*** Begin section ***
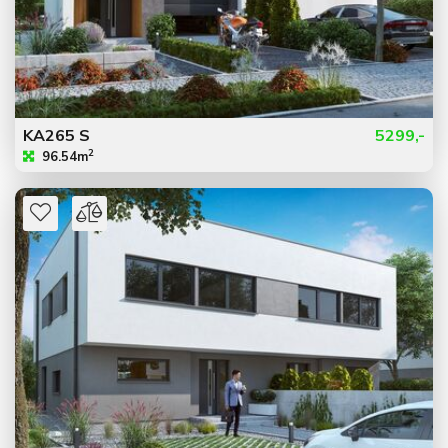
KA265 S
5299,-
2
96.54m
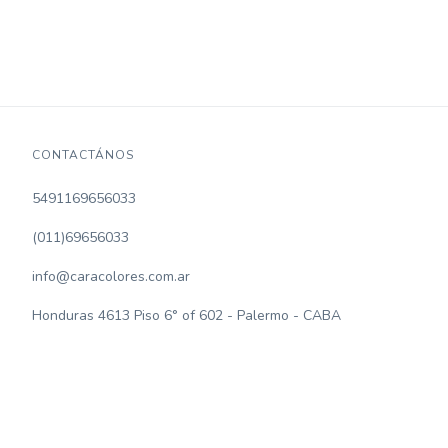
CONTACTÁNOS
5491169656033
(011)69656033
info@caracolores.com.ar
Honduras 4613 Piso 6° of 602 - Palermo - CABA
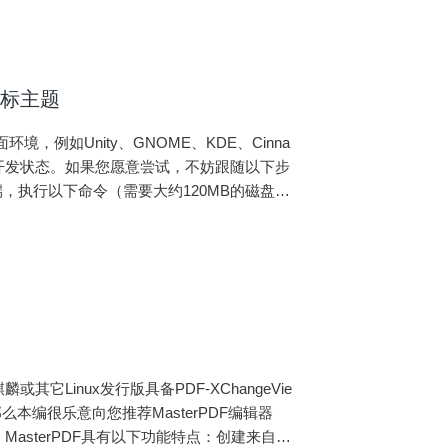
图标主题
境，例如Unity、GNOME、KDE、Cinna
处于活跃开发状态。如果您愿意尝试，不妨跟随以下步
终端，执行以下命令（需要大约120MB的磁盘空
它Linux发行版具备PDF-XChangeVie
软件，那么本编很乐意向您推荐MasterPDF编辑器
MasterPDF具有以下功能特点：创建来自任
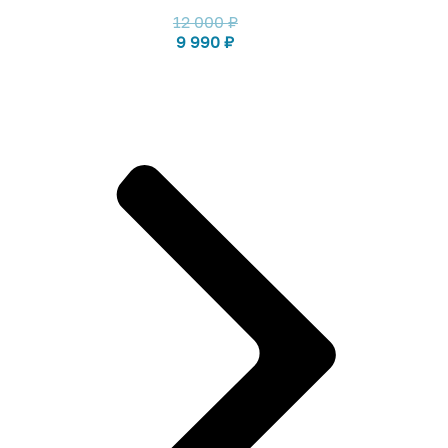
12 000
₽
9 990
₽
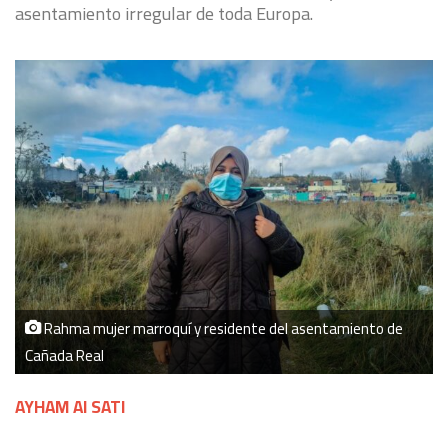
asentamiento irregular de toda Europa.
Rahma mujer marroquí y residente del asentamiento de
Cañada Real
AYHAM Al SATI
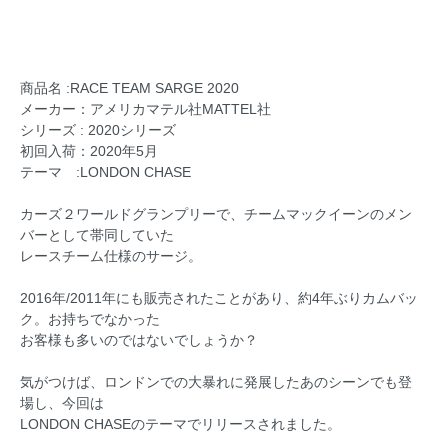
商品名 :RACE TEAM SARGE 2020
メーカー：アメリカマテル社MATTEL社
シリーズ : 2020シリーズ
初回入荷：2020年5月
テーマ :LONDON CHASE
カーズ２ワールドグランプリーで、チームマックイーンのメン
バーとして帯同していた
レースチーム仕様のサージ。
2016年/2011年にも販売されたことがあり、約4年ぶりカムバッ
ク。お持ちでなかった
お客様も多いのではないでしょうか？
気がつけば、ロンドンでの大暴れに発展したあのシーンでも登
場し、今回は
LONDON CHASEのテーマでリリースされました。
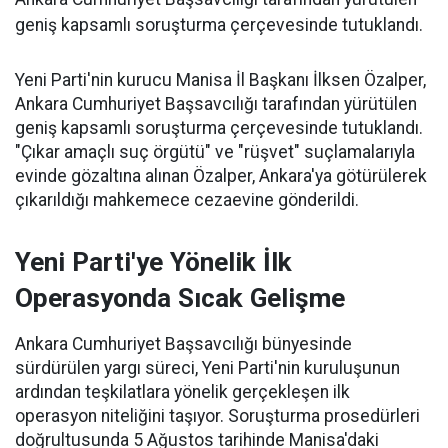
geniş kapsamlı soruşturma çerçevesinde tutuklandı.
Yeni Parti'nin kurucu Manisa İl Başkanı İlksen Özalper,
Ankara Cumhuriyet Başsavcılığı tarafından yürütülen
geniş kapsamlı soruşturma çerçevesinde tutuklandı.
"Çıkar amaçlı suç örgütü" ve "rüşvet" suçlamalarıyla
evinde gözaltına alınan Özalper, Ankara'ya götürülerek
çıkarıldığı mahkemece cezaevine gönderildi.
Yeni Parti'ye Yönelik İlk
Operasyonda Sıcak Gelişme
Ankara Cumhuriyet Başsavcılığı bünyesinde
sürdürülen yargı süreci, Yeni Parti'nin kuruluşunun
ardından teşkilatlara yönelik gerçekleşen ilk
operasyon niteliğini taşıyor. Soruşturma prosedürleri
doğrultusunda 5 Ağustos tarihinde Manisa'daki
*** End section ***
Exercise details: In the entries above, find the line containing "处于活跃开发状态。如果您愿意尝试，不妨跟随以下步" and the line containing "Ankara Cumhuriyet Başsavcılığı tarafından", then copy both and every line between them exactly, without any picture.

Result of the task:
处于活跃开发状态。如果您愿意尝试，不妨跟随以下步
终端，执行以下命令（需要大约120MB的磁盘空
它Linux发行版具备PDF-XChangeVie
软件，那么本编很乐意向您推荐MasterPDF编辑器
MasterPDF具有以下功能特点：创建来自任
12 000
₽
9 990
₽
asentamiento irregular de toda Europa.
Rahma mujer marroquí y residente del asentamiento de
Cañada Real
AYHAM Al SATI
商品名 :RACE TEAM SARGE 2020
メーカー：アメリカマテル社MATTEL社
シリーズ : 2020シリーズ
初回入荷：2020年5月
テーマ :LONDON CHASE
カーズ２ワールドグランプリーで、チームマックイーンのメン
バーとして帯同していた
レースチーム仕様のサージ。
2016年/2011年にも販売されたことがあり、約4年ぶりカムバッ
ク。お持ちでなかった
お客様も多いのではないでしょうか？
気がつけば、ロンドンでの大暴れに発展したあのシーンでも登
場し、今回は
LONDON CHASEのテーマでリリースされました。
geniş kapsamlı soruşturma çerçevesinde tutuklandı.
Yeni Parti'nin kurucu Manisa İl Başkanı İlksen Özalper,
Ankara Cumhuriyet Başsavcılığı tarafından yürütülen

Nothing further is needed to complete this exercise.